TASK DIRECTIONS:
From the listing below, pull each line that includes "сўзлар".
* * * * * * *
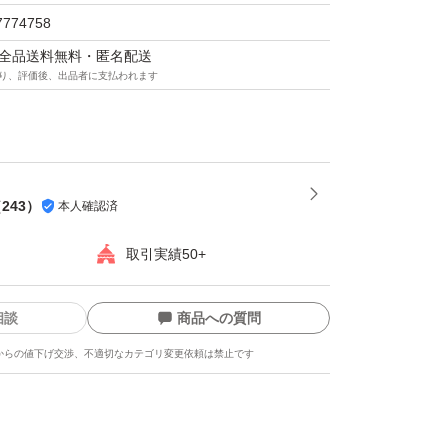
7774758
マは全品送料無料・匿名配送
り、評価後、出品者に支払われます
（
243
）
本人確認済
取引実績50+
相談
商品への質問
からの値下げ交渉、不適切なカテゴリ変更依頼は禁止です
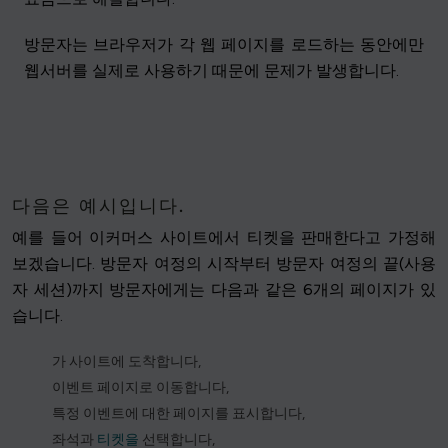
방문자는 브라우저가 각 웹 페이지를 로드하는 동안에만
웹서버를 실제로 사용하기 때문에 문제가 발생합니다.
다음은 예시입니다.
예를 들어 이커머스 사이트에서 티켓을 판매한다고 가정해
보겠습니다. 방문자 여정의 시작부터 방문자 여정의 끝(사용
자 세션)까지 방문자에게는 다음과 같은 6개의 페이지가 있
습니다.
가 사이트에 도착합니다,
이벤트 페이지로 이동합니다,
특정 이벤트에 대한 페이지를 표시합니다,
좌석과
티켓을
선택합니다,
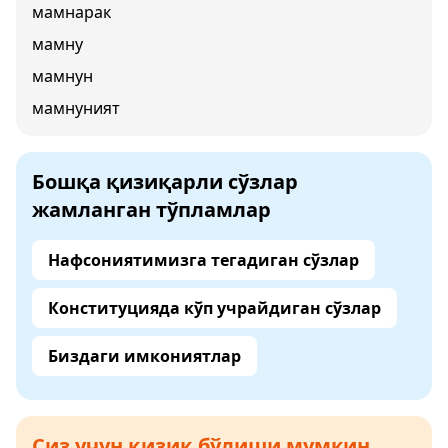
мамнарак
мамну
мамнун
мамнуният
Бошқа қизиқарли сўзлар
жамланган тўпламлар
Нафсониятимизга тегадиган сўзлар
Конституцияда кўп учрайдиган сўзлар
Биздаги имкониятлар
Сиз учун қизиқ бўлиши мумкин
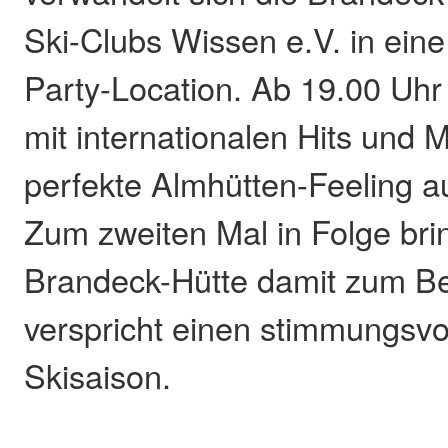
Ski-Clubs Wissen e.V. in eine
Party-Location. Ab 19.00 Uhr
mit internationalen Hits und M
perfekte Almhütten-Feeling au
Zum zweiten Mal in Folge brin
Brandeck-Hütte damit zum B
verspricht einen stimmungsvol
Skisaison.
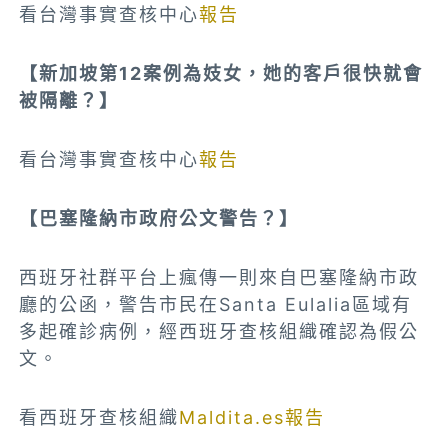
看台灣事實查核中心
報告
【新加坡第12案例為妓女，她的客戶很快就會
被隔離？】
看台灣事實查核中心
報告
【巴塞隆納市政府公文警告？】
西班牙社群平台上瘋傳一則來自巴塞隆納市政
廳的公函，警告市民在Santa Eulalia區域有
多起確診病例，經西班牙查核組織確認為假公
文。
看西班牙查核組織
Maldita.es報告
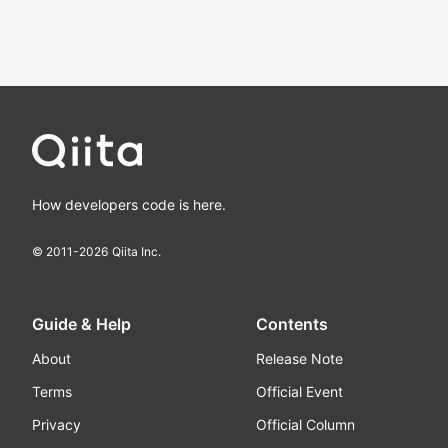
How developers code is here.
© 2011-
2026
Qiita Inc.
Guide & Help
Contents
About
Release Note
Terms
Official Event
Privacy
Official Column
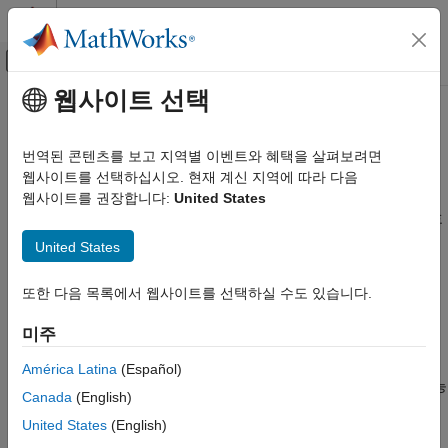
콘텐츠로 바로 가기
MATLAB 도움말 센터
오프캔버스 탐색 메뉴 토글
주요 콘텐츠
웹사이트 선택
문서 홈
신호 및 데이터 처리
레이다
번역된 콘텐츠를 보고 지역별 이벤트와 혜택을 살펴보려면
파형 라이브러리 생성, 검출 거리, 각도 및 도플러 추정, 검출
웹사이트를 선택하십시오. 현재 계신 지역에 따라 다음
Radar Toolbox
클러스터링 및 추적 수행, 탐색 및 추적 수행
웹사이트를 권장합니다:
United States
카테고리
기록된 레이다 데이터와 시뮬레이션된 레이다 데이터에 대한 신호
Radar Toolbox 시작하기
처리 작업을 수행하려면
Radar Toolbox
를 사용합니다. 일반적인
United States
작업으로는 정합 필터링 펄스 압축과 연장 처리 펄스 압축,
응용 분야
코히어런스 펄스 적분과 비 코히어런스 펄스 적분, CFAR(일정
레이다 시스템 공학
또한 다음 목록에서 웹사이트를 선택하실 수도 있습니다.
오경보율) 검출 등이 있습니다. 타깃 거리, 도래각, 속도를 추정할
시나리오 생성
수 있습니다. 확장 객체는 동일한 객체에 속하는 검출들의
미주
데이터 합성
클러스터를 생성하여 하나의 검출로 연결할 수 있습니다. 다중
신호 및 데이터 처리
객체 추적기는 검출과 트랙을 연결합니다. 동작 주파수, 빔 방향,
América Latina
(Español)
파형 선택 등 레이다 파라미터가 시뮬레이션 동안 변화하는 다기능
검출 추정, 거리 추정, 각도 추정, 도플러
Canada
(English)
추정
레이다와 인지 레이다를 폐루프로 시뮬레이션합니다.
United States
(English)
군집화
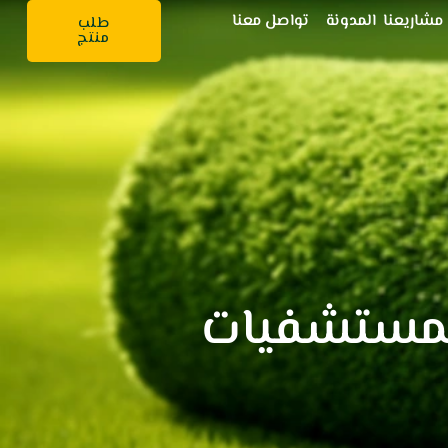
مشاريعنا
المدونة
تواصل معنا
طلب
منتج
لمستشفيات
* * * * * * *
RESULT:
Бошқа қизиқарли сўзлар
Нафсониятимизга тегадиган сўзлар
Конституцияда кўп учрайдиган сўзлар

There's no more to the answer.